Supplied data START

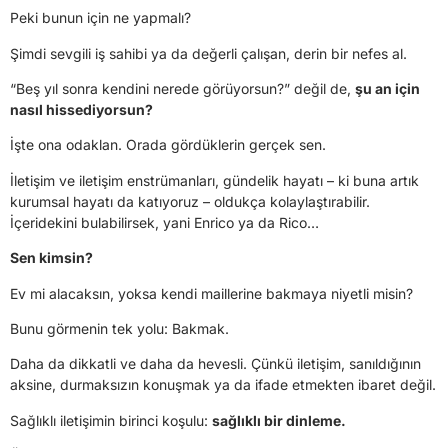
Peki bunun için ne yapmalı?
Şimdi sevgili iş sahibi ya da değerli çalışan, derin bir nefes al.
“Beş yıl sonra kendini nerede görüyorsun?” değil de,
şu an için
nasıl hissediyorsun?
İşte ona odaklan. Orada gördüklerin gerçek sen.
İletişim ve iletişim enstrümanları, gündelik hayatı – ki buna artık
kurumsal hayatı da katıyoruz – oldukça kolaylaştırabilir.
İçeridekini bulabilirsek, yani Enrico ya da Rico…
Sen kimsin?
Ev mi alacaksın, yoksa kendi maillerine bakmaya niyetli misin?
Bunu görmenin tek yolu: Bakmak.
Daha da dikkatli ve daha da hevesli. Çünkü iletişim, sanıldığının
aksine, durmaksızın konuşmak ya da ifade etmekten ibaret değil.
Sağlıklı iletişimin birinci koşulu:
sağlıklı bir dinleme.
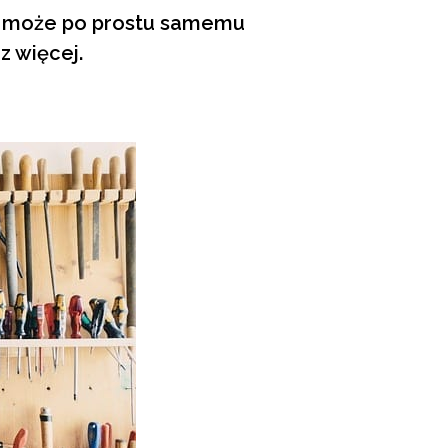
, a może po prostu samemu
z więcej.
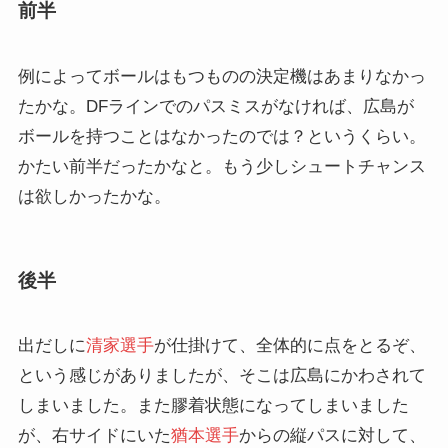
前半
例によってボールはもつものの決定機はあまりなかっ
たかな。DFラインでのパスミスがなければ、広島が
ボールを持つことはなかったのでは？というくらい。
かたい前半だったかなと。もう少しシュートチャンス
は欲しかったかな。
後半
出だしに
清家選手
が仕掛けて、全体的に点をとるぞ、
という感じがありましたが、そこは広島にかわされて
しまいました。また膠着状態になってしまいました
が、右サイドにいた
猶本選手
からの縦パスに対して、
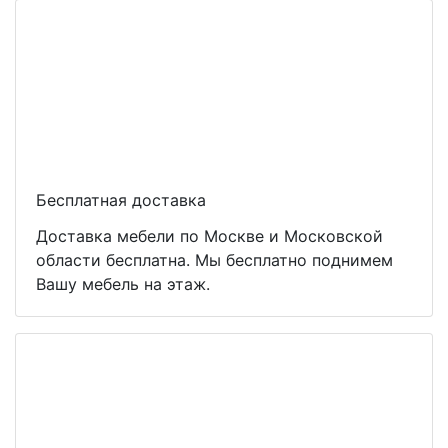
Бесплатная доставка
Доставка мебели по Москве и Московской
области бесплатна. Мы бесплатно поднимем
Вашу мебель на этаж.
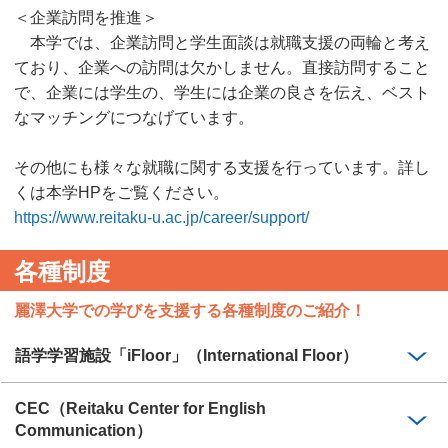
＜企業訪問を推進＞
本学では、企業訪問と学生面談は就職支援の両輪と考え
ており、企業への訪問は欠かしません。直接訪問すること
で、企業には学生の、学生には企業の良さを伝え、ベスト
なマッチングにつなげています。
その他にも様々な就職に関する支援を行っています。詳し
くは本学HPをご覧ください。
https://www.reitaku-u.ac.jp/career/support/
各種制度
麗澤大学での学びを支援する各種制度のご紹介！
語学学習施設「iFloor」（International Floor）
CEC（Reitaku Center for English
Communication）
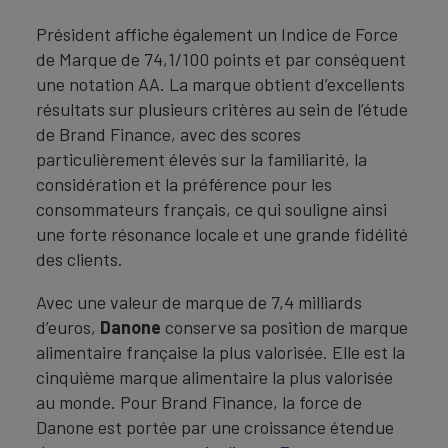
Président affiche également un Indice de Force
de Marque de 74,1/100 points et par conséquent
une notation AA. La marque obtient d’excellents
résultats sur plusieurs critères au sein de l’étude
de Brand Finance, avec des scores
particulièrement élevés sur la familiarité, la
considération et la préférence pour les
consommateurs français, ce qui souligne ainsi
une forte résonance locale et une grande fidélité
des clients.
Avec une valeur de marque de 7,4 milliards
d’euros,
Danone
conserve sa position de marque
alimentaire française la plus valorisée. Elle est la
cinquième marque alimentaire la plus valorisée
au monde. Pour Brand Finance, la force de
Danone est portée par une croissance étendue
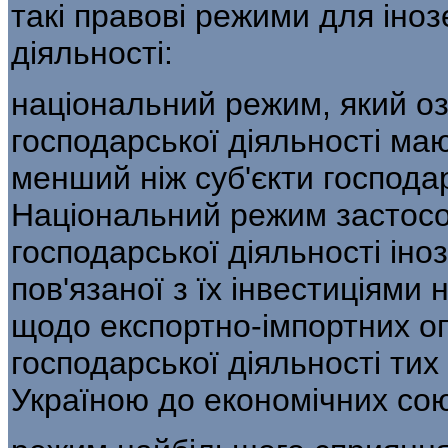
такі правові режими для іноз
діяльності:
національний режим, який оз
госпо­дарської діяльності маю
менший ніж суб'єкти господар
Національний режим засто­со
господарської діяльності іноз
пов'язаної з їх інвестиціями н
щодо експортно-імпортних оп
госпо­дарської діяльності тих
Україною до еко­номічних сою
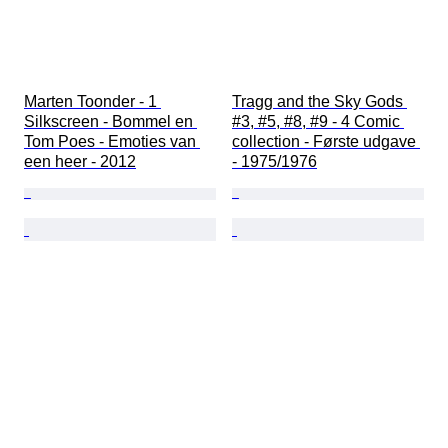
Marten Toonder - 1 
Tragg and the Sky Gods 
Silkscreen - Bommel en 
#3, #5, #8, #9 - 4 Comic 
Tom Poes - Emoties van 
collection - Første udgave 
een heer - 2012
- 1975/1976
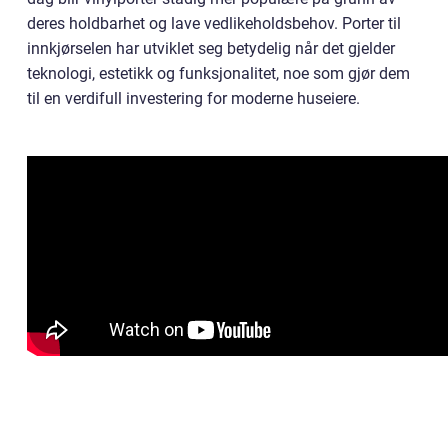
deres holdbarhet og lave vedlikeholdsbehov. Porter til
innkjørselen har utviklet seg betydelig når det gjelder
teknologi, estetikk og funksjonalitet, noe som gjør dem
til en verdifull investering for moderne huseiere.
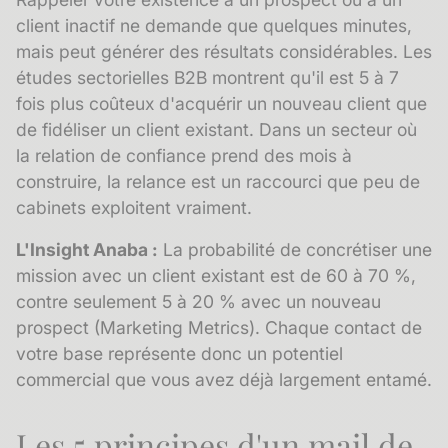
client inactif ne demande que quelques minutes,
mais peut générer des résultats considérables. Les
études sectorielles B2B montrent qu'il est 5 à 7
fois plus coûteux d'acquérir un nouveau client que
de fidéliser un client existant. Dans un secteur où
la relation de confiance prend des mois à
construire, la relance est un raccourci que peu de
cabinets exploitent vraiment.
L'Insight Anaba :
La probabilité de concrétiser une
mission avec un client existant est de 60 à 70 %,
contre seulement 5 à 20 % avec un nouveau
prospect (Marketing Metrics). Chaque contact de
votre base représente donc un potentiel
commercial que vous avez déjà largement entamé.
Les 5 principes d'un mail de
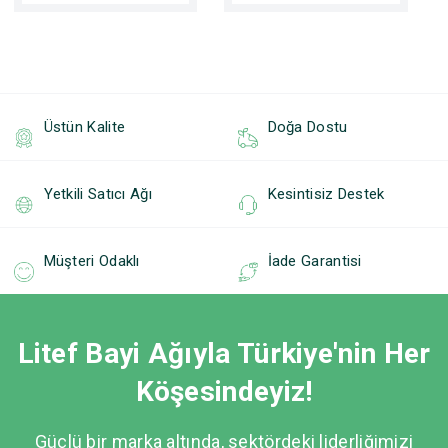
Üstün Kalite
Doğa Dostu
Yetkili Satıcı Ağı
Kesintisiz Destek
Müşteri Odaklı
İade Garantisi
Litef Bayi Ağıyla Türkiye'nin Her
Köşesindeyiz!
Güçlü bir marka altında, sektördeki liderliğimizi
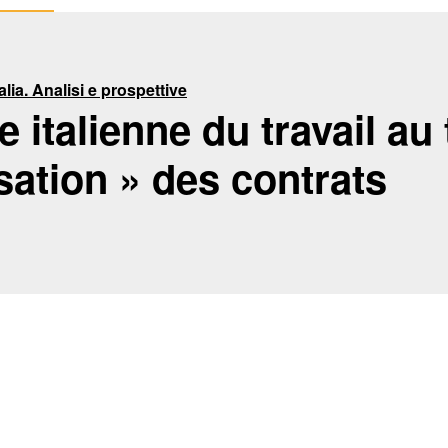
talia. Analisi e prospettive
re italienne du travail a
lisation » des contrats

Supplied data END

◆ Exercise directions
The expected output is the material above, repeated exactly and free of pictures.

◆ Exercise result
Peki bunun için ne yapmalı?
Şimdi sevgili iş sahibi ya da değerli çalışan, derin bir nefes al.
“Beş yıl sonra kendini nerede görüyorsun?” değil de,
şu an için
nasıl hissediyorsun?
İşte ona odaklan. Orada gördüklerin gerçek sen.
İletişim ve iletişim enstrümanları, gündelik hayatı – ki buna artık
kurumsal hayatı da katıyoruz – oldukça kolaylaştırabilir.
İçeridekini bulabilirsek, yani Enrico ya da Rico…
Sen kimsin?
Ev mi alacaksın, yoksa kendi maillerine bakmaya niyetli misin?
Bunu görmenin tek yolu: Bakmak.
Daha da dikkatli ve daha da hevesli. Çünkü iletişim, sanıldığının
aksine, durmaksızın konuşmak ya da ifade etmekten ibaret değil.
Sağlıklı iletişimin birinci koşulu:
sağlıklı bir dinleme.
, a może po prostu samemu
z więcej.
前半
例によってボールはもつものの決定機はあまりなかっ
たかな。DFラインでのパスミスがなければ、広島が
ボールを持つことはなかったのでは？というくらい。
かたい前半だったかなと。もう少しシュートチャンス
は欲しかったかな。
後半
出だしに
清家選手
が仕掛けて、全体的に点をとるぞ、
という感じがありましたが、そこは広島にかわされて
しまいました。また膠着状態になってしまいました
が、右サイドにいた
猶本選手
からの縦パスに対して、
Бесплатная доставка
Доставка мебели по Москве и Московской
области бесплатна. Мы бесплатно поднимем
Вашу мебель на этаж.
＜企業訪問を推進＞
本学では、企業訪問と学生面談は就職支援の両輪と考え
ており、企業への訪問は欠かしません。直接訪問すること
で、企業には学生の、学生には企業の良さを伝え、ベスト
なマッチングにつなげています。
その他にも様々な就職に関する支援を行っています。詳し
くは本学HPをご覧ください。
https://www.reitaku-u.ac.jp/career/support/
各種制度
麗澤大学での学びを支援する各種制度のご紹介！
語学学習施設「iFloor」（International Floor）
CEC（Reitaku Center for English
Communication）
Président affiche également un Indice de Force
de Marque de 74,1/100 points et par conséquent
une notation AA. La marque obtient d’excellents
résultats sur plusieurs critères au sein de l’étude
de Brand Finance, avec des scores
particulièrement élevés sur la familiarité, la
considération et la préférence pour les
consommateurs français, ce qui souligne ainsi
une forte résonance locale et une grande fidélité
des clients.
Avec une valeur de marque de 7,4 milliards
d’euros,
Danone
conserve sa position de marque
alimentaire française la plus valorisée. Elle est la
cinquième marque alimentaire la plus valorisée
au monde. Pour Brand Finance, la force de
Danone est portée par une croissance étendue
такі правові режими для іноз
діяльності:
національний режим, який оз
госпо­дарської діяльності маю
менший ніж суб'єкти господар
Національний режим засто­со
господарської діяльності іноз
пов'язаної з їх інвестиціями н
щодо експортно-імпортних оп
госпо­дарської діяльності тих
Україною до еко­номічних сою
Marten Toonder - 1 
Tragg and the Sky Gods 
Silkscreen - Bommel en 
#3, #5, #8, #9 - 4 Comic 
Tom Poes - Emoties van 
collection - Første udgave 
een heer - 2012
- 1975/1976
deres holdbarhet og lave vedlikeholdsbehov. Porter til
innkjørselen har utviklet seg betydelig når det gjelder
teknologi, estetikk og funksjonalitet, noe som gjør dem
til en verdifull investering for moderne huseiere.
client inactif ne demande que quelques minutes,
mais peut générer des résultats considérables. Les
études sectorielles B2B montrent qu'il est 5 à 7
fois plus coûteux d'acquérir un nouveau client que
de fidéliser un client existant. Dans un secteur où
la relation de confiance prend des mois à
construire, la relance est un raccourci que peu de
cabinets exploitent vraiment.
L'Insight Anaba :
La probabilité de concrétiser une
mission avec un client existant est de 60 à 70 %,
contre seulement 5 à 20 % avec un nouveau
prospect (Marketing Metrics). Chaque contact de
votre base représente donc un potentiel
commercial que vous avez déjà largement entamé.
Les 5 principes d'un mail de
Üstün Kalite
Doğa Dostu
Yetkili Satıcı Ağı
Kesintisiz Destek
Müşteri Odaklı
İade Garantisi
Litef Bayi Ağıyla Türkiye'nin Her
Köşesindeyiz!
Güçlü bir marka altında, sektördeki liderliğimizi
talia. Analisi e prospettive
re italienne du travail a
lisation » des contrats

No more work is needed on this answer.